1967年の結成以来、関西を中心に活動している前衛美術集団「THE PLAY」。本展は、その主要メンバーのひとりである三喜徹雄による個展。ブリキやアルミの廃材をもとに動物のかたちに加工したオブジェや、海岸で集めた流木を組み合わせたオブジェの写真、「THE PLAY」のハプニングスで用いた木彫りのカヌーを輪切りにして作ったベンチなどを発表した。いずれの作品にも通底しているのは、目前の素材を別のかたちに作り変えるという単純明快な原則。廃材利用はもちろん、海岸のオブジェも巨大な流木を細い木々で支えながら持ち上げたもので、木彫りのカヌーにいたっては美術館で保存されるに値する「作品」をぶった切ってベンチにしてしまうありさまだ。「作品」に商業的ないしは歴史的な価値を付加するのが自明視されている昨今だからこそ、こうした原則をいまだに忠実に実践している美術家は今以上に評価されるべきではないだろうか。

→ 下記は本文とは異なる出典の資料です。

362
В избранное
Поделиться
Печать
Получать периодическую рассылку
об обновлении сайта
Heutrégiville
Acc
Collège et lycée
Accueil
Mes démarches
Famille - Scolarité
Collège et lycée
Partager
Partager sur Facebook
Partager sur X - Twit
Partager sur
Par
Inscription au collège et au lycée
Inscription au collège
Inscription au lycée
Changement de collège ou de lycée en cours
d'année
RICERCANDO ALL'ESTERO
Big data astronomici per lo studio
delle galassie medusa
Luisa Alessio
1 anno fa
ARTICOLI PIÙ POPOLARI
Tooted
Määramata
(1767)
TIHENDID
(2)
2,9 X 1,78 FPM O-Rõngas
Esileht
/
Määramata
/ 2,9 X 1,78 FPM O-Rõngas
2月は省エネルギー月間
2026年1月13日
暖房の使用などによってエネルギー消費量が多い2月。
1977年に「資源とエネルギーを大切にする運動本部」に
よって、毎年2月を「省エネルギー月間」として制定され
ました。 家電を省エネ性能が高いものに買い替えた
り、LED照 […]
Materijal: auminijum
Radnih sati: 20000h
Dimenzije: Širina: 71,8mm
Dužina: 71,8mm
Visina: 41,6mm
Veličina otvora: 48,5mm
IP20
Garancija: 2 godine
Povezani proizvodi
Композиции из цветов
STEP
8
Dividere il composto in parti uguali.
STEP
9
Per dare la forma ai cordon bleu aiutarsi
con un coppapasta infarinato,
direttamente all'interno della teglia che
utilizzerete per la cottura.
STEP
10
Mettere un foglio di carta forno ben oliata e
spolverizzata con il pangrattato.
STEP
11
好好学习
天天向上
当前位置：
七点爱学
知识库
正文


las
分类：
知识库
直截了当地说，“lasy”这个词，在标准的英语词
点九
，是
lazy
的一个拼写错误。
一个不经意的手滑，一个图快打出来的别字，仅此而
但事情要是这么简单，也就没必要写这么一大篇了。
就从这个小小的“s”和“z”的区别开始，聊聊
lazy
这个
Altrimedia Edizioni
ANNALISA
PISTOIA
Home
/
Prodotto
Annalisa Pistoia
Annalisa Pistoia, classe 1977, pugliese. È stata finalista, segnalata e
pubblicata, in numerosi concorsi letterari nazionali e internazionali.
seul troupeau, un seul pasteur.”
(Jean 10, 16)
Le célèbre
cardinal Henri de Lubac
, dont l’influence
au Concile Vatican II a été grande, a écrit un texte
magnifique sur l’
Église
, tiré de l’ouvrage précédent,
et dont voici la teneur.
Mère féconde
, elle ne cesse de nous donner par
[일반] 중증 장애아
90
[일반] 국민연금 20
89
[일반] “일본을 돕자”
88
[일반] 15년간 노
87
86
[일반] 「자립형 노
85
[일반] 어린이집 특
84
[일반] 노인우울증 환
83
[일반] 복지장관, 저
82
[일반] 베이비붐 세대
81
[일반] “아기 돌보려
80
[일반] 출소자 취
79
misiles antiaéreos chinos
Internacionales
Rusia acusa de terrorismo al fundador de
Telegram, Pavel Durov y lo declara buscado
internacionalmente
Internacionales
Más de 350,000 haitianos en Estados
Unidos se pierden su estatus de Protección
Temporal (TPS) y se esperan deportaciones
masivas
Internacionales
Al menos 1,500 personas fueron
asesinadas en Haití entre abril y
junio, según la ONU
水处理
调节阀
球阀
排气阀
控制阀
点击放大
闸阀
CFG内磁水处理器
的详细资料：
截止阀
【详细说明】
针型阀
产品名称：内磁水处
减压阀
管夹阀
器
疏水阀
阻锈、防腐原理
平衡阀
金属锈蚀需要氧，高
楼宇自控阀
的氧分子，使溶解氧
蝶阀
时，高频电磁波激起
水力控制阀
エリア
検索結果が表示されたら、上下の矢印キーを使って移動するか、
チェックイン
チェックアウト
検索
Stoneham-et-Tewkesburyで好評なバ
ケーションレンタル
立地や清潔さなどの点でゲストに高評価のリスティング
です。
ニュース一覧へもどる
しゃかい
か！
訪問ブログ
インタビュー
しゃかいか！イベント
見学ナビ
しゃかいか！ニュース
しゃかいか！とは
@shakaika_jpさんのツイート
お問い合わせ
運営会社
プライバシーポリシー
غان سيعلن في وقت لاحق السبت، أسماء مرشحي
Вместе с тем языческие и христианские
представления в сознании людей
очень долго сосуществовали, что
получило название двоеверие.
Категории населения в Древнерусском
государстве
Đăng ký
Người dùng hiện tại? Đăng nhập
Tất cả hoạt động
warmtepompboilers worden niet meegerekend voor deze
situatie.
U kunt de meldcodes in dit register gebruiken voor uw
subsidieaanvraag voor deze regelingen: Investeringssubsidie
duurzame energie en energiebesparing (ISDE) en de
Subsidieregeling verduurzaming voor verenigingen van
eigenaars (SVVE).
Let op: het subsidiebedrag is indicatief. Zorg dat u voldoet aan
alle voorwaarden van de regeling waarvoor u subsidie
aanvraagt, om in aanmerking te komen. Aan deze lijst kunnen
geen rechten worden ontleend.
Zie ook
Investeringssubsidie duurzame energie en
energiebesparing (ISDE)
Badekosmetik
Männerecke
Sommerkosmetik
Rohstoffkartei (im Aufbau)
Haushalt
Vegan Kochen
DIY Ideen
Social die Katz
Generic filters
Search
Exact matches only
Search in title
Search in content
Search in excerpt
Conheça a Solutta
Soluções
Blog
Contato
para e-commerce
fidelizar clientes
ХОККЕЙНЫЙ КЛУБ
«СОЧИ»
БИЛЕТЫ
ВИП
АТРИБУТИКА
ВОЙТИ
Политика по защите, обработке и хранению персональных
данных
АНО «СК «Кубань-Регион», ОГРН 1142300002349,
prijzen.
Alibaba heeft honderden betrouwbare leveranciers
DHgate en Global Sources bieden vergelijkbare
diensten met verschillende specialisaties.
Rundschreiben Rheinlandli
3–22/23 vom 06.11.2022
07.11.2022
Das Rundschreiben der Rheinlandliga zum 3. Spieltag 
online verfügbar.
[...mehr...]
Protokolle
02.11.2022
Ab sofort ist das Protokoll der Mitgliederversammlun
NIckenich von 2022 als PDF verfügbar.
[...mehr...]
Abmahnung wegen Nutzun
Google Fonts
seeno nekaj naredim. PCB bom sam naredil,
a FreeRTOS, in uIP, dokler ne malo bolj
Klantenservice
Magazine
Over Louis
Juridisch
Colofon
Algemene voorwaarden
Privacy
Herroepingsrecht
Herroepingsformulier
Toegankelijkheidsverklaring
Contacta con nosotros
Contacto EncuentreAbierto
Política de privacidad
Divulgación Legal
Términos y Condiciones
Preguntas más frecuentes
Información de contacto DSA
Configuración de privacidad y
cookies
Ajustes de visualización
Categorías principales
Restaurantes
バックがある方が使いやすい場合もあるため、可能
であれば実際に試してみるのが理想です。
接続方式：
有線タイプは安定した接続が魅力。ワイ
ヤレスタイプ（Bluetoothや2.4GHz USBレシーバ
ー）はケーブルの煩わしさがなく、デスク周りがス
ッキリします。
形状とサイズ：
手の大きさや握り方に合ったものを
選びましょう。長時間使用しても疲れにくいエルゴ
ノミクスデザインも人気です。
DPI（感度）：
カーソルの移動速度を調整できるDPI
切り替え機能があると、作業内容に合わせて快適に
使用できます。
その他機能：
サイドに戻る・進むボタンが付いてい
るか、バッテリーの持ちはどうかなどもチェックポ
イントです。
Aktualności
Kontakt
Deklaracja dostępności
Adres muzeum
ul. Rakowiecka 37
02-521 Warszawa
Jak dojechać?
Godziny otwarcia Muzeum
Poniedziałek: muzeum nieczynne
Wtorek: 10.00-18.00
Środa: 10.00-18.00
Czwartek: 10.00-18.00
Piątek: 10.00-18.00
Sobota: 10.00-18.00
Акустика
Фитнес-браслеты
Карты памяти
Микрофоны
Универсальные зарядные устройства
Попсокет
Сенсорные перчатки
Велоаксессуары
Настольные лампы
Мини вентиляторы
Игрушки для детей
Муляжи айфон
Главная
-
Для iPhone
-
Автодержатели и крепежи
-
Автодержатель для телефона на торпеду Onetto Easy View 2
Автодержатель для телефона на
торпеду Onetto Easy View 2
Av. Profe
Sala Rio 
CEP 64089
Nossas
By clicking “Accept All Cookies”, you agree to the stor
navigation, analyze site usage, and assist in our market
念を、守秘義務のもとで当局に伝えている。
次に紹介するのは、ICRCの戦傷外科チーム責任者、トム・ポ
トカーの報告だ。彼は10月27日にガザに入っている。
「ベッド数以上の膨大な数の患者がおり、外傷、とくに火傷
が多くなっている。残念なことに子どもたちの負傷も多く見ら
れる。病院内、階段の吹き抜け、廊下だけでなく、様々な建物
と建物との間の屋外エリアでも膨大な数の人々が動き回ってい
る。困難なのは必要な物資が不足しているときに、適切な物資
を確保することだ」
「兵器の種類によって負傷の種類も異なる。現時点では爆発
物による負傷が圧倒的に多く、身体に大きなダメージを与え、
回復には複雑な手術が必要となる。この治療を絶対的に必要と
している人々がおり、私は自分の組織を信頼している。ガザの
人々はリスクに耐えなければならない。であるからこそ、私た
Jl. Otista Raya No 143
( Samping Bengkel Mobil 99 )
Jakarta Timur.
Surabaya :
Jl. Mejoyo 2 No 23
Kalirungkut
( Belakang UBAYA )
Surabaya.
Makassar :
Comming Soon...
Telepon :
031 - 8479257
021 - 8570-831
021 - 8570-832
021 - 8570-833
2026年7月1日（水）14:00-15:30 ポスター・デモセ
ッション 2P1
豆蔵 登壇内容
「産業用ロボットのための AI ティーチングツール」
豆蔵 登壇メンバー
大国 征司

なぜなら、私たちの心を大きく揺さぶるのは、商品と見分けがつかないアートワークなどではなく、この原則をただひたすら追求することに没頭するアーティストの潔い姿勢にほかならないからだ。美術家にとってのエートス(心意気)をまざまざと見せつけられた気がした。

2009/05/29(金)(福住廉)

水墨画の輝き──雪舟・等伯から鉄斎まで

会期:2009/04/25~2009/05/31

出光美術館[東京都]

雪舟から等伯、宗達、光琳、玉堂、鉄斎まで、水墨画の錚々たる描き手たちをそろえた展覧会。ここ最近立て続けに催された水墨画の展覧会のなかでは、質的にも量的にも突出して充実した内容だった。色彩を放棄した水墨画であるにもかかわらず、いずれの作品も光り輝いているように見えたから、タイトルに偽りはない。